A SCENE from Hanoch Levin’s  ‘The Constant Mourner.’ (photo credit: Courtesy)
A SCENE from Hanoch Levin’s ‘The Constant Mourner.’
(photo credit: Courtesy)
‘The Constant Mourner’
Written by Hanoch Levin
Directed by Ari Folman
Cameri Theater, February 24, 2020
He’s not a bad man, the king (Morris Cohen), he just wants his son back. His son has died, you see, died hard, died suffering, and the king is devastated, ravaged. The pain of losing his son is overwhelming but not enough to drive him mad, the shrewd mind specialist (Yoav Levi) tells him. And anyway, little by little, time will blunt the pain and everyday life will take over. “The others will go about their business.
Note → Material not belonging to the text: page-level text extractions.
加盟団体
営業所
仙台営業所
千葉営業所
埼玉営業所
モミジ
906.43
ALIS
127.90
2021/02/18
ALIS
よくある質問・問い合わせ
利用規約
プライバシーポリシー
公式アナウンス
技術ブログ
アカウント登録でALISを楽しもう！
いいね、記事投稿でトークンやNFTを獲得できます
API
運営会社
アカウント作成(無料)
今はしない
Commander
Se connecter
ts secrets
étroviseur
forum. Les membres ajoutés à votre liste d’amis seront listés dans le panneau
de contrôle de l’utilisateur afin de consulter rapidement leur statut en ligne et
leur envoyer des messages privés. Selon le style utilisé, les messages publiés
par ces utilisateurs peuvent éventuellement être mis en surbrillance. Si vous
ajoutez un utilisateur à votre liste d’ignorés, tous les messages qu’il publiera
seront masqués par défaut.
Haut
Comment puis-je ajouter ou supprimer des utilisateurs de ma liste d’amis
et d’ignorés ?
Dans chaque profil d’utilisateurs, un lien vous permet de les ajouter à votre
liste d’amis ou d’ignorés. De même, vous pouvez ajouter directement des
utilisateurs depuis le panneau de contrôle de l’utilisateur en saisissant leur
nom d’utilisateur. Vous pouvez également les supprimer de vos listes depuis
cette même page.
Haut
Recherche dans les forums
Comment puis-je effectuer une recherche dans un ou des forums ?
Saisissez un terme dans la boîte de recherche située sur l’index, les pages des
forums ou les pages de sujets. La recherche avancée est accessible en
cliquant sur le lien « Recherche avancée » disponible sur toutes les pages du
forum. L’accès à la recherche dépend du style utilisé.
Only you will remain alone.”
That can’t be, mustn’t be, so every year the king chooses a child as a surrogate to his lost son, to die as his son did, in agony so that the king will never lose the awful immediacy of that overwhelming grief, never even considering that the chosen child also has a father.
Constant Mourner is a cautionary tale in which playwright Hanoch Levin reminds us that we cannot ride roughshod over other people; that it behooves us, as Leviticus 19:18 tells us, “to love thy neighbor as thyself.”
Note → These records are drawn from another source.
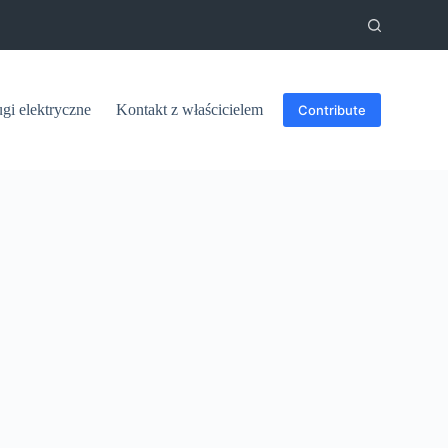
ugi elektryczne
Kontakt z właścicielem
Contribute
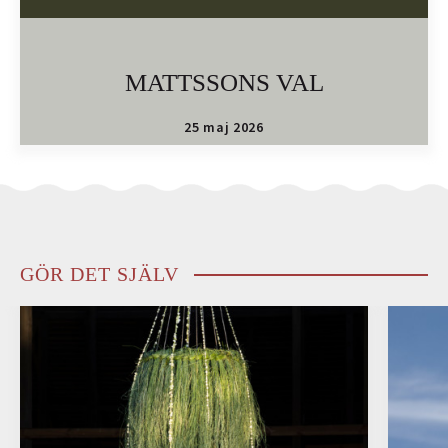
MATTSSONS VAL
25 maj 2026
GÖR DET SJÄLV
Celebrated film director Ari Folman has taken the bones of Levin’s fable and turned them into a sort of “garden of earthly delights” a la Hieronymus Bosch. It features all kinds of strange creatures as the sycophantic courtiers – some animalistic, others mechanical – and a kind of renaissance landscape of a set (David Polonski) through which some of the many characters enter first virtually via Yoav Cohen’s compelling video art, and then in reality through the archway that divides real from (as it were), virtual time. The bier, upon which lies the dead child, is sometimes reached by a staircase, as if to change the frame of reference. Efrat Ben Tzur’s haunting music (played live) augments events.
Folman is also inviting us to consider the choices we make; that we need to think through; that chaos may result if we don’t, as in the chaotic segment where the king’s big toe assumes frenetic control, or as when the king suddenly changes his mind about the annual sacrifice.
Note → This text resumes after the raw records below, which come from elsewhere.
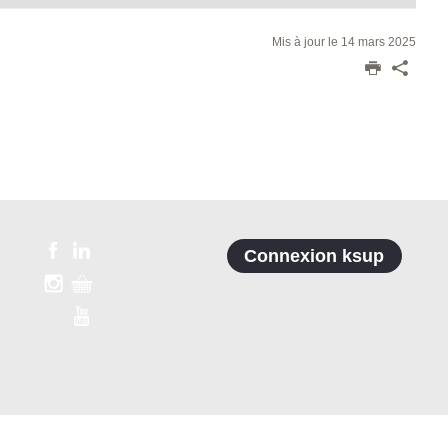
Mis à jour le 14 mars 2025
Connexion ksup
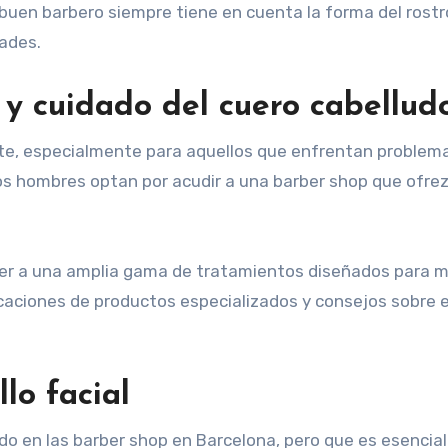
en barbero siempre tiene en cuenta la forma del rostro y 
ades.
s y cuidado del cuero cabellud
orte, especialmente para aquellos que enfrentan problemas
s hombres optan por acudir a una barber shop que ofrez
er a una amplia gama de tratamientos diseñados para mej
licaciones de productos especializados y consejos sobre
llo facial
o en las barber shop en Barcelona, pero que es esencial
That Constant Mourner is compelling is an understatement. Throughout the nearly two-hour performance, there was not a rustle from the enthralled audience.
Dressed all in red crushed velvet – the eye-catching costumes are by Orna Smorgonski – Morris’s king is properly regal yet agonizingly human. Minds specialist Levi is all in black – a hint maybe to the Angel of Death – and he is wondrously glib, unsentimentally direct.
As Doctors 1 & 2, Eran Mor and Tal Weiss are not healers, they’re hardly people. They’re bureaucrats with a job to do. Professional weepers Yossi Segal and Yossi Kantz busily inject some necessary humor, and yes, decency. They are dressed in white, as are the children, the enshrouder (Eran Sarel) and the nurse (Maya Landesman), as if to say that purity lurks somewhere. Sarel (barefoot as if to emphasize his connection to the Earth) is appropriately stoical about his task, and Landesman does her best with a character that never quite makes up its mind who or what it is.
The Constant Mourner (1992), perhaps the precursor to the poignant The Child Dreams that came out the following year, is an odd play that stutters over how it says what it wants to say, is oddly uninvolving, but the production is brilliant.